Even the experts are surprised:
“The opportunity of providing the full complexity and spectrum of sound in children born with profound genetic deafness is a phenomenon I did not expect to see in my lifetime,” said Lawrence R. Lustig, M.D., Chair of Columbia University’s Department of Otolaryngology - Head & Neck Surgery and a clinical trial investigator.
🔌⚛️ ‘Our mission is to achieve 3 cents/kWh with nuclear’
Friend-of-the-show Matt Loszak talks about what Aalo Atomics is building and why.
🔌⚛️ 🔧 Constellation Energy is Adding a Phantom Nuclear Plant… by Upgrading Existing Reactors
I wish Constellation Energy would build new reactors instead of just milking the existing fleet that was built decades ago (they canceled earlier projects due to temporarily cheap natural gas… and now the US wishes it had more LNG to export to its allies).
But they seem like good operators who know how to squeeze more out of the existing plants:
The company is already spending $800 million to add new equipment that will boost output by 135 megawatts at two Illinois nuclear sites, and Chief Executive Officer Joe Dominguez is planning to pursue similar projects at other facilities. This so-called uprate process will eventually add about 1,000 megawatts of capacity at the company’s 14 nuclear plants, he said Thursday.
1 gigawatt would be the equivalent of one big reactor.

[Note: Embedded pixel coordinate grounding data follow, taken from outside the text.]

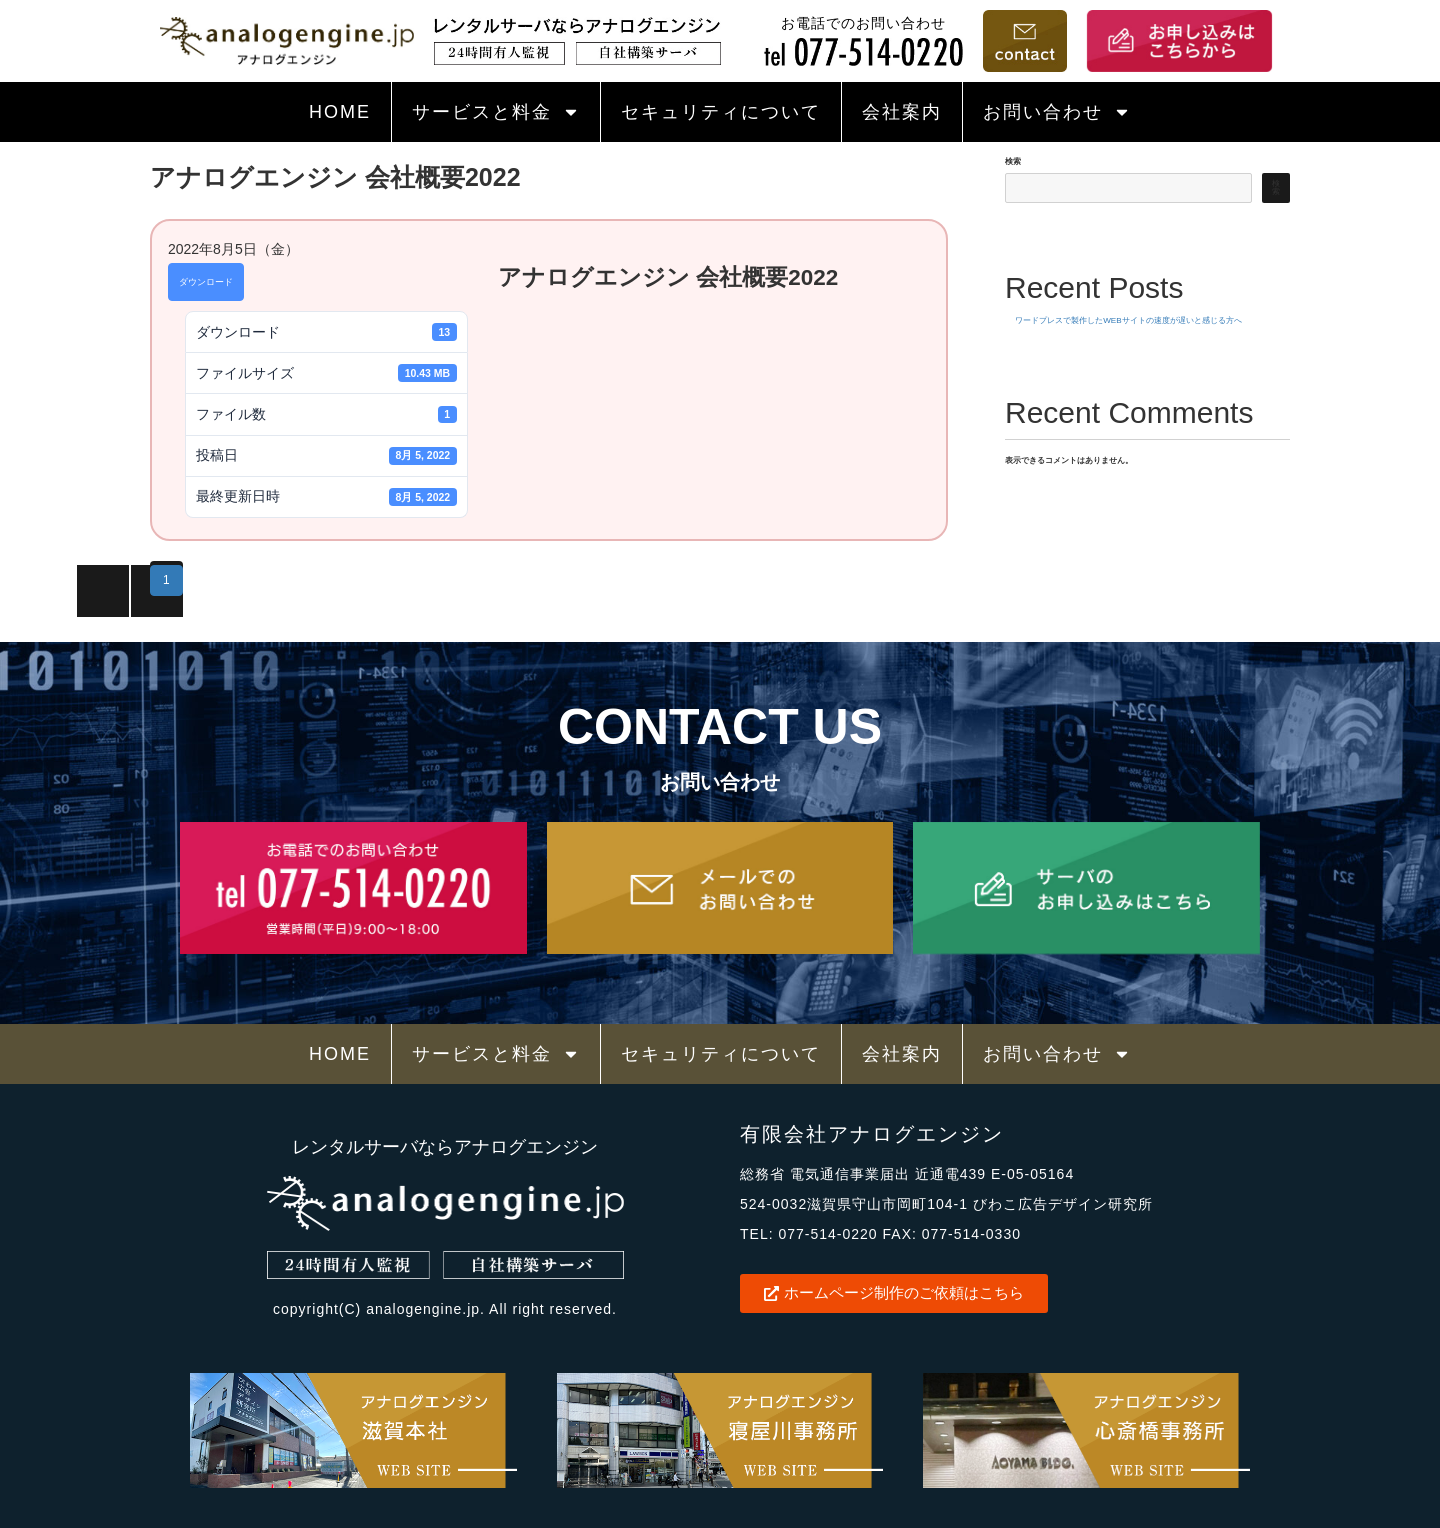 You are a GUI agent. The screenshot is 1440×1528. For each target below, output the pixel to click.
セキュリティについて (721, 112)
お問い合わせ (1057, 112)
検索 (1013, 161)
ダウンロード (206, 282)
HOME (340, 112)
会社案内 (902, 112)
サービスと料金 (496, 112)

Electricity demand is expected to increase thanks to EVs and data centers, so I’m sure this ‘phantom reactor’ won’t have trouble finding buyers for its clean electricity.
🎨 🎭 Liberty Studio 👩🎨 🎥
🎥🪱🎶 Hans Zimmer on creating the music for Dune: Part 2
The more I hear Zimmer talk about music, the more I like him. He’s having fun and loving the creative process. We should all be more like that.
Great video about Hans Zimmer ! The creativity, the enthusiasm, the level of detail... incredible ! Also, great teamwork, he's surrounded himself with the best.
Musicians really are a different species, even at a "lower" level. A friend of mine just released a first album of epic music (The Quest for Gold by Epicarus, sorry, had to do a bit of promotion ^^) and the work, passion and creativity involved are astounding.
Ans now... let's go re-re-watch Dune 2 :D
Big time edition! So many interesting tidbits...
I was drawn to the chart comparing coffee vs. softdrinks vs. tea. I can't believe the amount of softdrink consumption! I suppose it makes sense, given that if you walk into any convenience store, there is a massive wall in the refrigerated section of different brands of "energy" drinks, sodas, and other stuff. It makes me sad as a coffee enthusiast, but also because so many of the softdrinks are "junk".